Again, he gave thanks the alarm had not sounded.
The doorknob turned easily in his hand and he only pushed the heavy steel door ajar so that he could peer what lay beyond.
It was the small, utilitarian kitchen of a café. Through the shelving and appliances, Omega could see daylight. Early morning, coppery sunlight. Beautiful and pristine. Slithering through the door, he crouched through the kitchen, but stopped short when he saw soldiers seated along a lunch counter. They had no food in front of them, just steaming cups. Only three, as best as he could tell. Three was enough. He started to turn around to search the kitchen for a back door.
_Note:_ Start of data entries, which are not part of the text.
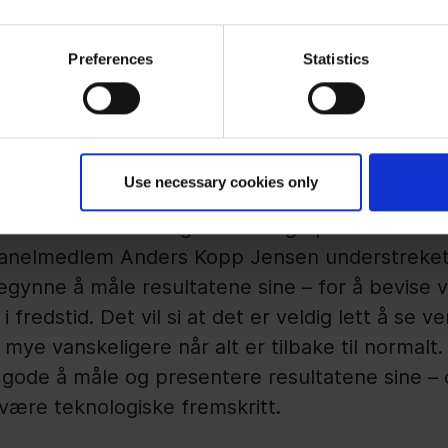
Preferences
Statistics
åle og rapportere PA-resultatene 
PA-fagfolk er å dokumentere verdien som Publi
 det gjelder rapportering til toppledelsen, som 
Use necessary cookies only
t lederbytte og et fullstendig gjennomgang av 
tøren. En utfordring som mange på webinaret k
panelmedlem Anders Kopp Jensen understreket 
begynne å måle resultatene sine – for å bevise v
fredstid. Det vil si at det er veldig lett å se v
ye vanskeligere når alt er tilbake til normalt
gode å måle og presentere resultatene sine – o
 være teknologiske fremskritt.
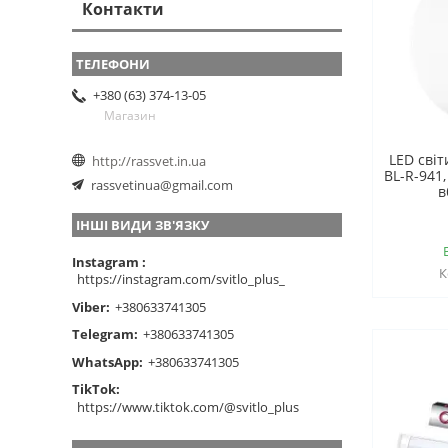
Контакти
+380 (63) 374-13-05
Магазин
LED сві
http://rassvet.in.ua
BL-R-941,
rassvetinua@gmail.com
в
ІНШІ ВИДИ ЗВ'ЯЗКУ
Instagram
https://instagram.com/svitlo_plus_
Viber
+380633741305
Telegram
+380633741305
WhatsApp
+380633741305
TikTok
https://www.tiktok.com/@svitlo_plus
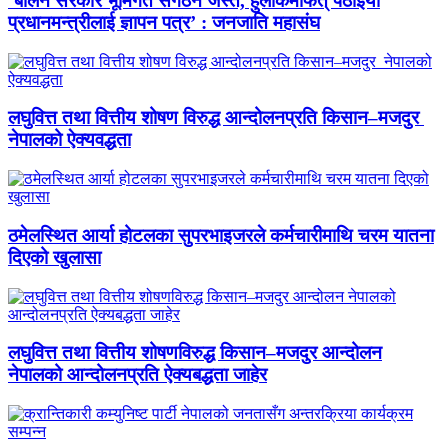
‘बालेन सरकार भूमिगत संगठन जस्तै, हुलाकमार्फत् पठाइयो
प्रधानमन्त्रीलाई ज्ञापन पत्र’ : जनजाति महासंघ
लघुवित्त तथा वित्तीय शोषण विरुद्ध आन्दोलनप्रति किसान–मजदुर
नेपालको ऐक्यवद्धता
ठमेलस्थित आर्या होटलका सुपरभाइजरले कर्मचारीमाथि चरम यातना
दिएको खुलासा
लघुवित्त तथा वित्तीय शोषणविरुद्ध किसान–मजदुर आन्दोलन
नेपालको आन्दोलनप्रति ऐक्यबद्धता जाहेर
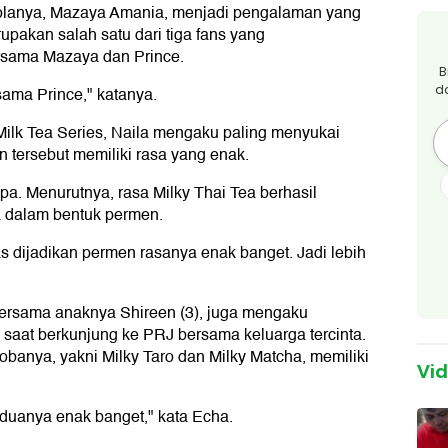
olanya, Mazaya Amania, menjadi pengalaman yang
upakan salah satu dari tiga fans yang
rsama Mazaya dan Prince.
B
d
ama Prince," katanya.
 Milk Tea Series, Naila mengaku paling menyukai
an tersebut memiliki rasa yang enak.
upa. Menurutnya, rasa Milky Thai Tea berhasil
 dalam bentuk permen.
s dijadikan permen rasanya enak banget. Jadi lebih
 bersama anaknya Shireen (3), juga mengaku
 saat berkunjung ke PRJ bersama keluarga tercinta.
banya, yakni Milky Taro dan Milky Matcha, memiliki
Vi
duanya enak banget," kata Echa.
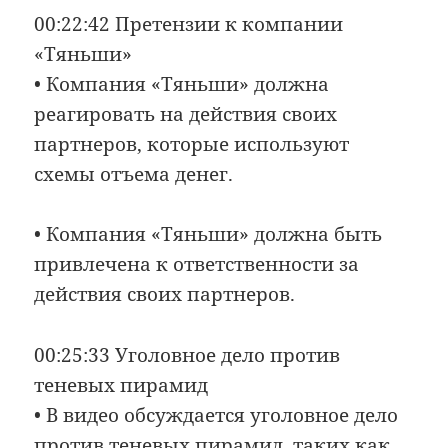
00:22:42 Претензии к компании
«Тяньши»
• Компания «Тяньши» должна
реагировать на действия своих
партнеров, которые используют
схемы отъема денег.
• Компания «Тяньши» должна быть
привлечена к ответственности за
действия своих партнеров.
00:25:33 Уголовное дело против
теневых пирамид
• В видео обсуждается уголовное дело
против теневых пирамид, таких как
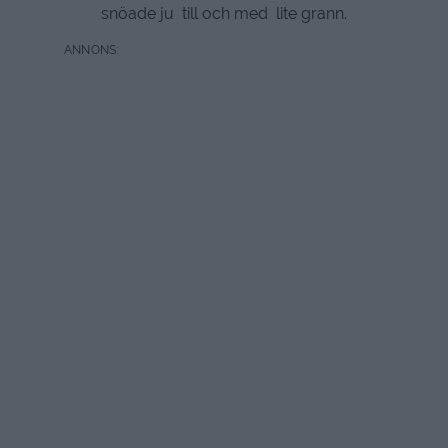
snöade ju till och med lite grann.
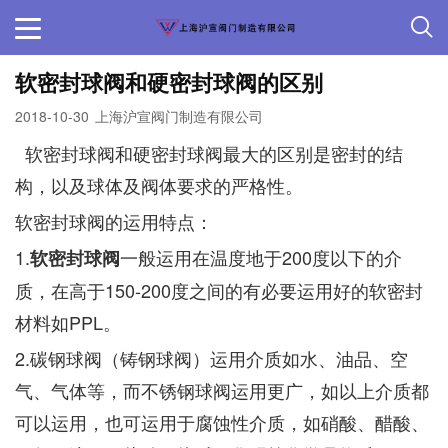
软密封球阀和硬密封球阀的区别
2018-10-30
上海沪宣阀门制造有限公司
软密封球阀和硬密封球阀最大的区别是密封的结
构，以及球体及阀体要求的严格性。
软密封球阀的运用特点：
1.
一般运用在温度地于200度以下的介
软密封球阀
质，在高于150-200度之间的有必要运用好的软密封
材料如PPL。
2.碳钢球阀（铸钢球阀）运用介质如水、油品、空
气、气体等，而不锈钢球阀运用更广，如以上介质都
可以运用，也可运用于腐蚀性介质，如硝酸、醋酸、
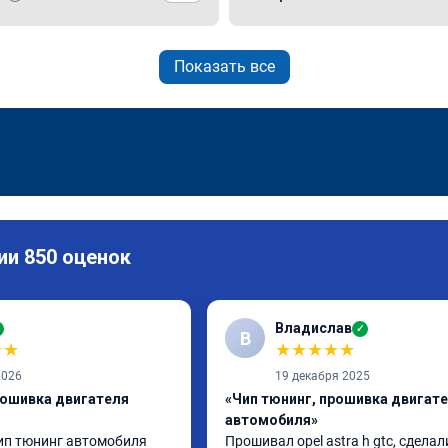
Показать все
ии 850 оценок
Владислав
✓
В
★
★
★
★
★
★
★
2026
19 декабря 2025
рошивка двигателя
«Чип тюнинг, прошивка двигат
автомобиля»
п тюнинг автомобиля 
Прошивал opel astra h gtc, сделали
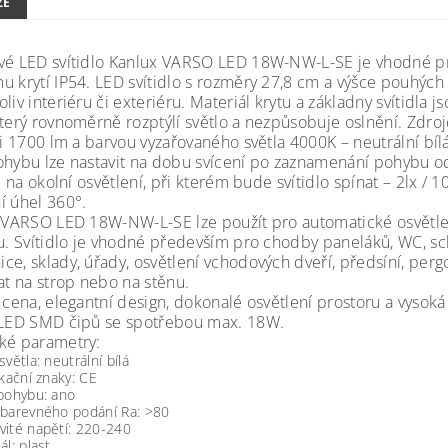
ZE
vé LED svítidlo Kanlux VARSO LED 18W-NW-L-SE je vhodné pro 
u krytí IP54. LED svítidlo s rozměry 27,8 cm a výšce pouhý
liv interiéru či exteriéru. Materiál krytu a základny svítidla
který rovnoměrně rozptýlí světlo a nezpůsobuje oslnění. Zdr
ti 1700 lm a barvou vyzařovaného světla 4000K – neutrální bílá
ohybu lze nastavit na dobu svícení po zaznamenání pohybu od 
ti na okolní osvětlení, při kterém bude svítidlo spínat – 2lx / 
í úhel 360°.
o VARSO LED 18W-NW-L-SE lze použít pro automatické osvětl
ru. Svítidlo je vhodné především pro chodby paneláků, WC, sc
e, sklady, úřady, osvětlení vchodových dveří, předsíní, pergoly
at na strop nebo na stěnu.
á cena, elegantní design, dokonalé osvětlení prostoru a vysok
 LED SMD čipů se spotřebou max. 18W.
ké parametry:
světla: neutrální bílá
ikační znaky: CE
 pohybu: ano
 barevného podání Ra: >80
vité napětí: 220-240
ál: plast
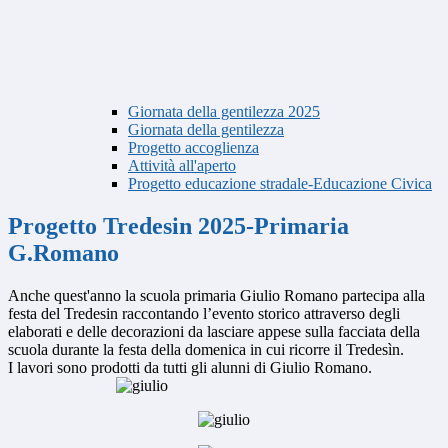
Giornata della gentilezza 2025
Giornata della gentilezza
Progetto accoglienza
Attività all'aperto
Progetto educazione stradale-Educazione Civica
Progetto Tredesin 2025-Primaria
G.Romano
Anche quest'anno la scuola primaria Giulio Romano partecipa alla
festa del Tredesin raccontando l’evento storico attraverso degli
elaborati e delle decorazioni da lasciare appese sulla facciata della
scuola durante la festa della domenica in cui ricorre il Tredesìn.
I lavori sono prodotti da tutti gli alunni di Giulio Romano.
Just as he did so, the first, explosive blare of the alarm klaxon sounded.
The sound stabbed his ears and caused his breath to catch.
He knew it couldn’t last forever, but a few more minutes would have been ideal.
The klaxon wasn’t the worst of it. When he turned, he found himself looking at kneecaps covered in desert camo. Omega looked up.
The barrel of an M4 stared right back at him. Beyond, that, the face of a young man, looking as fearful as Omega felt.
In less than the beat of a heart, Omega made his move. He did two things at the exact same time. First, still kneeling, he bolted to the side, as if he were jumping with ball in hand to a basketball goal. Second, using his forearm, he knocked the barrel of the rifle in the opposite direction. He was fast, but so was the soldier. The explosion of gunfire erupted over the siren. Bullets tore through a cooler door, bounced up into the vent hood of the fryer and scattered through the cookware hanging from a wire rack. Omega truly hoped the ricochet didn’t strike anyone. Despite his need to flee, he didn’t want anyone hurt. They were just following orders. Luckily, his pounce put him out of the way just in the nick of time.
Landing on one foot, just beside the soldier, Omega pulled a dirty but necessary move and shoved the man with all his considerable might. The soldier flew across the room. Thankfully, his finger was no longer on the trigger. In his periphery, Omega heard his comrades shuffling back, though guarded because of the gunfire, toward the kitchen.
Omega needed to get away, and fast.
He looked this way and that, scanning the area for something hopeful. He spotted a miracle. A door stood cracked on the opposite wall than the door he’d entered from the storeroom. Most likely, it was where the fourth man had come from. Probably out relieving himself in the early desert morning.
From zero to sixty in 1.2 seconds, Omega tore off, leaping out the door like a baseball player sliding into home. It was close, too close. Rounds tore through the door, the walls of the building, tearing up the hard dry ground everywhere.
Omega had hit the ground running and kept going and going and going. Overhead the sun rose higher, around him the day grew hotter, and behind him the chase was afoot.
Hendricks stood in the control room. He watched the cam feed from the lead chase vehicle fill the large screen. The room should have been a madhouse of commotion. Not on Hendricks’s watch. Nothing but hushed commands and the inevitable beeps and whirrs of the computer equipment. Even the audio from the chase team was subdued through the speaker system.
The cigar was in his mouth and it was lit. He didn’t give a goddamn what anyone thought about it, either. In truth, he hadn’t even thought that far ahead. What he could really use was a good stiff drink.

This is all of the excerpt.